2. The spore extends its polar tubule and infects the host cell.
3. The spore injects the infective sporoplasm into the eukaryotic host cell through the polar tubule.
4. Inside the cell, the sporoplasm undergoes extensive multiplication either by merogony (binary fission) or schizogony (multiple fission).
5. This development occurs in direct contact with the host cell cytoplasm. In the cytoplasm, microsporidia develop by sporogony to mature spores.
6. During sporogony, a thick wall is formed around the spore, which provides resistance to adverse environmental conditions. When the spores increase in number and completely fill the host cell cytoplasm, the cell membrane is disrupted and releases the spores to the surroundings. These free mature spores can infect new cells thus continuing the cycle (Desportes 1985).

==Transmission mode==
Enerocytozoon bieneusi is transported through environment resistant spores.

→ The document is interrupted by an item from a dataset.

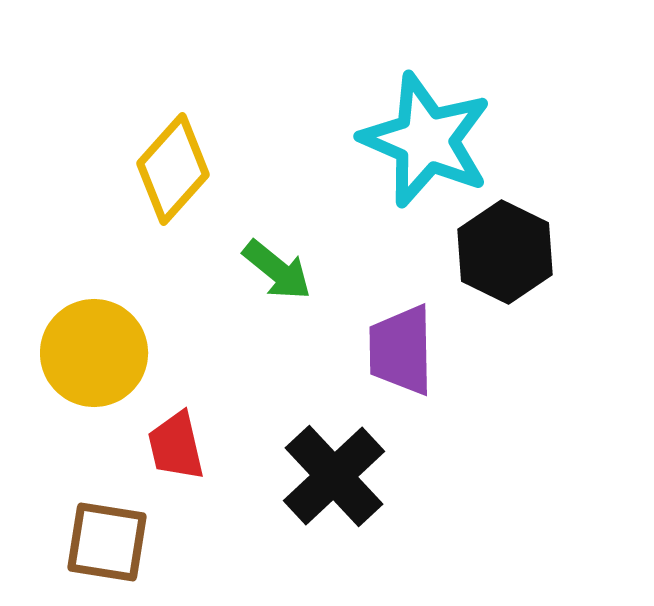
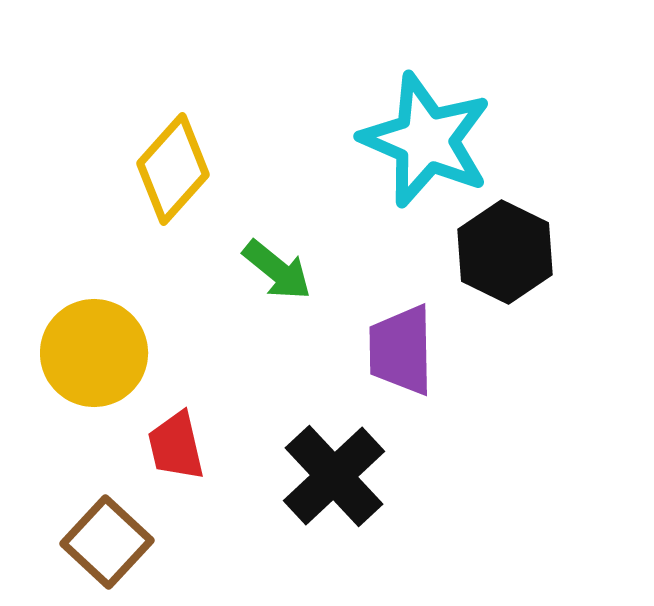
brown square: rotated 34 degrees clockwise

Common environmental sources of E. bieneusi include ditch and other surface waters, and several species of microsporidia can be isolated from such sources indicating that the disease may be waterborne.

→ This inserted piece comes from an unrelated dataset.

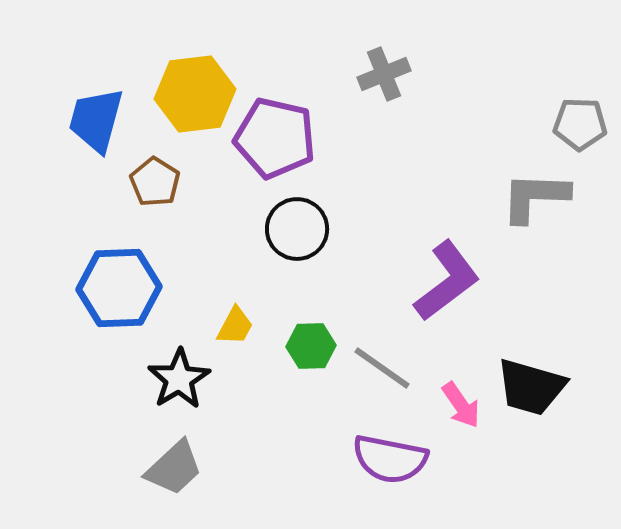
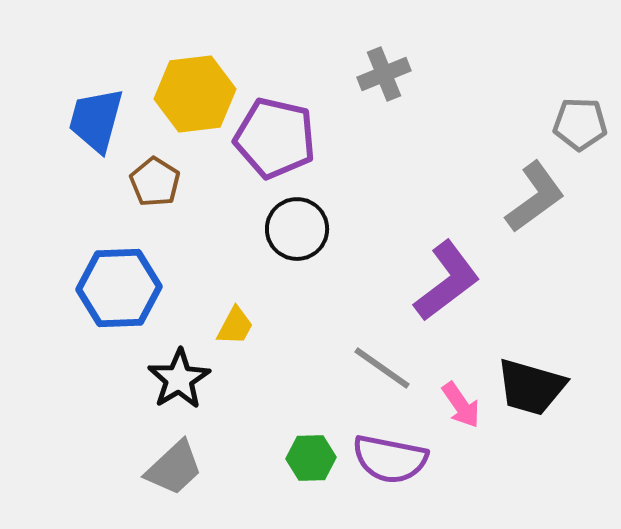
gray L-shape: rotated 142 degrees clockwise
green hexagon: moved 112 px down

The different modes of transmission that may be possible include the fecal-oral or oral-oral route, inhalation of aerosols, or ingestion of food contaminated with fecal material (Mathis et al. 2005). Furthermore, there seem to be a close relationship between E. bieneusi strains from humans and pigs, suggesting the absence of transmission barrier between pigs and humans for this parasite (Rinder et al. 2000).

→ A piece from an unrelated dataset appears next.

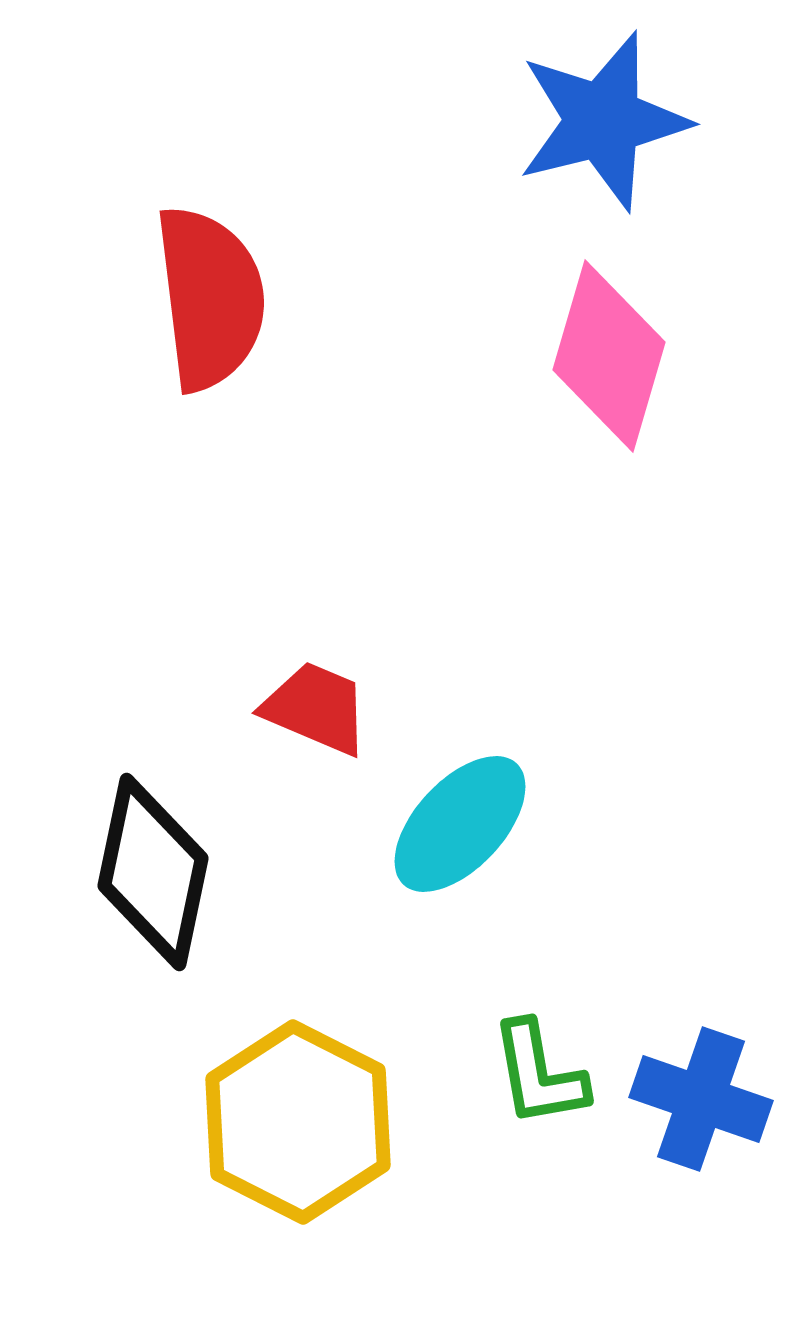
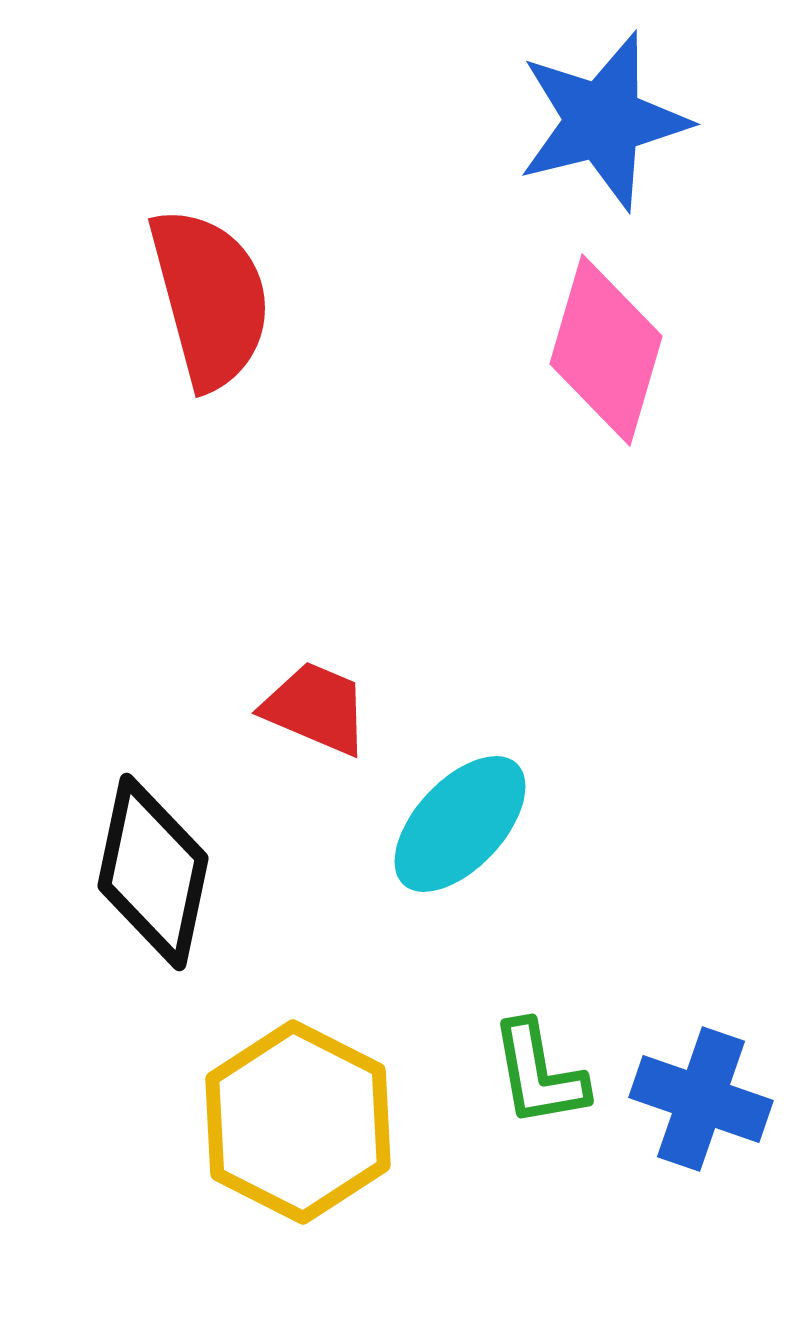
red semicircle: rotated 8 degrees counterclockwise
pink diamond: moved 3 px left, 6 px up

Animals, particularly pigs, may play a role of zoonotic reservoir in transmitting the disease to other organisms (Abreu-Acosta et al. 2005), (Lores et al. 2002). Both vertical and horizontal transmissions are possible.

==Hosts==
Hosts include pigs, fish, birds, cattle, humans (including H. neanderthalensis), and other mammals, such as apes.

==Effects on hosts==
Enterocytozoon bieneusi is a common parasite in pigs and it causes diarrhea, from self-limited to severe forms. This is documented by the lack of intestinal lesions in pigs experimentally infected with E. bieneusi (Mathis et al. 2005). The pigs that were infected with this disease excreted more spores.

==Treatment==
Inhibitors of chitin synthase enzymes seem to be effective against this pathogen. Fumagillin and albendazole treatments seem promising in swine (Mathis et al. 2005).

==Prevalence==
It is very common in pigs and seems to be a natural pathogen in animals such as pigs (Lores et al. 2002). In some communities of pigs, the prevalence rates of E. bieneusi reached 37% (Mathias et al. 2005). There are no recorded large epidemics yet. PCR analysis in Czech Republic revealed existence of E. bieneusi in 94% of the samples indicating the large presence of E. bieneusi in swine, and that they may be naturally occurring (Sak et al. 2008).

==Economic impact==
Since this is a relatively new finding in pigs, its economic impact has not been studied yet. Pig farming in the US has an annual revenue of $18 billion and the US has about 75000 pig farms. Infection in even a few pigs can be devastating, as the disease is easily spread. Moreover, these pigs can serve as zoonotic reservoirs for E. bieneusi, making transmission to other animals and humans possible. Since the transmission from swine to other humans and animals is not studied yet, this may cause a major impact on the health of this country. Moreover, in other parts of the world, such as China, where the pig industry is a major economic component and where humans and pigs live in crowded conditions, the disease can be very easily spread and can have a potentially major impact on the economy.